Years ago I managed a crepe shop. It was owned by a very nice wealthy man who liked crepes and decided to build a restaurant so he could eat them there. He had a good sense of humor, but he was also very particular in the way our shop looked and was perceived. I am not exaggerating when I say that it was more important to him that the spot on one of our chairs be removed, than the inventory be counted and the ordering be correct.
Since our shop was new to the area, we liked publicity and if it happened to be free...well, then all the better. My friend knew a guy at the local city paper (not the official one, but the artsy one where you read stuff about beer and dance clubs) and called him up to see if he was interested in doing an article on our shop. He was. My boss was excited about this opportunity and asked if I could do the interview because he was going to be in India for a few weeks. Cool. No problem. I helped put this shop together with the owner so I knew this place inside and out.
The journalist guy showed up with a photographer at the shop a few days later. We got along really well and joked and laughed and talked about the crepe shop, the employees, our uniforms (we had to wear berets) how hot it was in the shop, our favorite crepe to make, and a little about my son (he was with me and looking crazy cute with his 6 month old self). The photographer was great too and after he snapped a couple of shots we said our goodbyes. I felt great about the interview.
I don't remember how long it was before the article came out, but I do know my boss was still in India. We were all excited to see this 2 page spread on our great little place. And then I got a strange call at the shop. It was early, in fact I think it was before we opened, I know it was still dark out...but anyways, I answered it.
Me- "Hello?"
Creepy voice - "Hi.
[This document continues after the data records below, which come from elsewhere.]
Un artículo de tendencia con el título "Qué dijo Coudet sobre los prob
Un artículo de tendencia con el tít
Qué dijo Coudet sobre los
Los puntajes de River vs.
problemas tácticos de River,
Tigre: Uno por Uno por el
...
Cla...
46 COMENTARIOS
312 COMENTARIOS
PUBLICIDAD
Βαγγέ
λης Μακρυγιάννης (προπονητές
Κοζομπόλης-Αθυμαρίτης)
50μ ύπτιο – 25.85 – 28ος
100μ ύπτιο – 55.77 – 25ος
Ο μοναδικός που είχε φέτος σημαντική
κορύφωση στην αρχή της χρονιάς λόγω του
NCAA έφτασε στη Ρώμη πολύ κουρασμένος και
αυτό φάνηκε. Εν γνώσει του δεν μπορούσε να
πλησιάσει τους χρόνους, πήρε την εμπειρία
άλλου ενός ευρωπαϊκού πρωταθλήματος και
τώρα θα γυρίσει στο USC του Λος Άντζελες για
Is this Suzanne from Ooh La La Crepes?"
Me- "Yes?"
Creepy voice - "Well, I just read your article in the City Pulse and wanted to tell you that I thought it was a great interview and even though I've never been there before, I now want to try your restaurant."
Me - "Uh...great. Thank you."
Creepy Voice - "That is all. Goodbye."
Strange for sure, but what struck me as even stranger was that I hadn't even seen the article yet. That changed later that day. The City Pulse showed up and I tore into it. The first thing I noticed was the huge picture of me. It startled me a little bit, but not as much as what I was about to encounter in the article. It is difficult for me to quote what was said for a couple of reasons, one being that it was many years ago and the other is that I have been trying to purge that article from my mind since the moment I read it. What I do remember clearly is the growing dread as I read further and further and then the panic that hit when I was done.
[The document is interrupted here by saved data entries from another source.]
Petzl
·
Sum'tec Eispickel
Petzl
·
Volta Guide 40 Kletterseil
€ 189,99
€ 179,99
Here are some of the things that I was quoted as saying.
"The uniforms aren't very popular with the employees, but the customers like them...they are better than the french maid uniforms that our owner originally suggested"
"Yeah, it gets so hot in here that the food inspector (jokingly) told me that we don't even need to salt our crepes, our sweat will do that."
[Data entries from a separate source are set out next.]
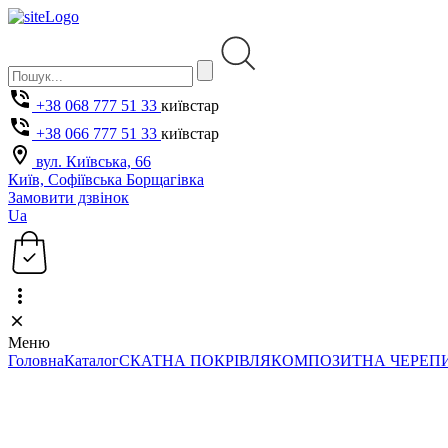
+38 068 777 51 33
київстар
+38 066 777 51 33
київстар
вул. Київська, 66
Київ, Софіївська Борщагівка
Замовити дзвінок
Ua
Меню
Головна
Каталог
СКАТНА ПОКРІВЛЯ
КОМПОЗИТНА ЧЕРЕП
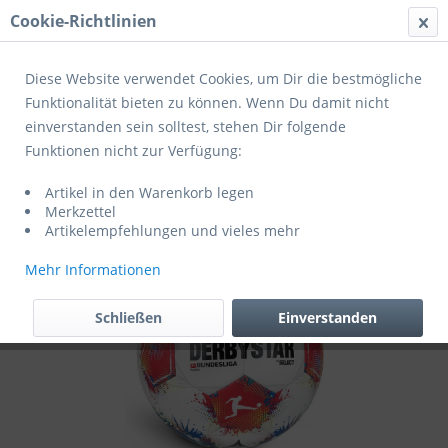
Cookie-Richtlinien
Menü
Diese Website verwendet Cookies, um Dir die bestmögliche
Funktionalität bieten zu können. Wenn Du damit nicht
einverstanden sein solltest, stehen Dir folgende
Übersicht
Freizeitbälle
Funktionen nicht zur Verfügung:
Derbystar Fußball Bundesliga Player v25
Artikel in den Warenkorb legen
weiss/rot/blau
Merkzettel
Artikelempfehlungen und vieles mehr
Mehr Informationen
Schließen
Einverstanden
(Glancing over at my son)"My son really dislikes the berets too. I make him wear it because I think it's funny."
and so on and so on....
I threw away all the papers in our shop.
Even my loving supportive employees, although finding much humor in the article, told me that I was toast when the boss man read it. I was pissed at first at the interviewer and felt like I had been mislead, and then I recognized that although he could have spun it better, those were direct quotes from me. I was screwed. I was an idiot.
And what was with the creep voice guy? It could have been some weirdo who likes to get the paper hot off the press and then call all the people in it because he is lonely...or I like to think the journalist guy paid a homeless man to call me once he realized I may not be to happy with the result of the article. I'll never know.
How does the story end? Well, as far as I know the boss never read the damning article. He kept asking me to find a copy of it...and I just couldn't produce one. He was irritated with my ineptness at locating the article, but given the circumstances I'll take irritation.
So there it is. I gave a horrible interview, made myself and my business look like a joke and then hid it from my boss.
The purge is now complete.
1 comment:
Oh Suzanne,that was painfully funny! You are a great storyteller!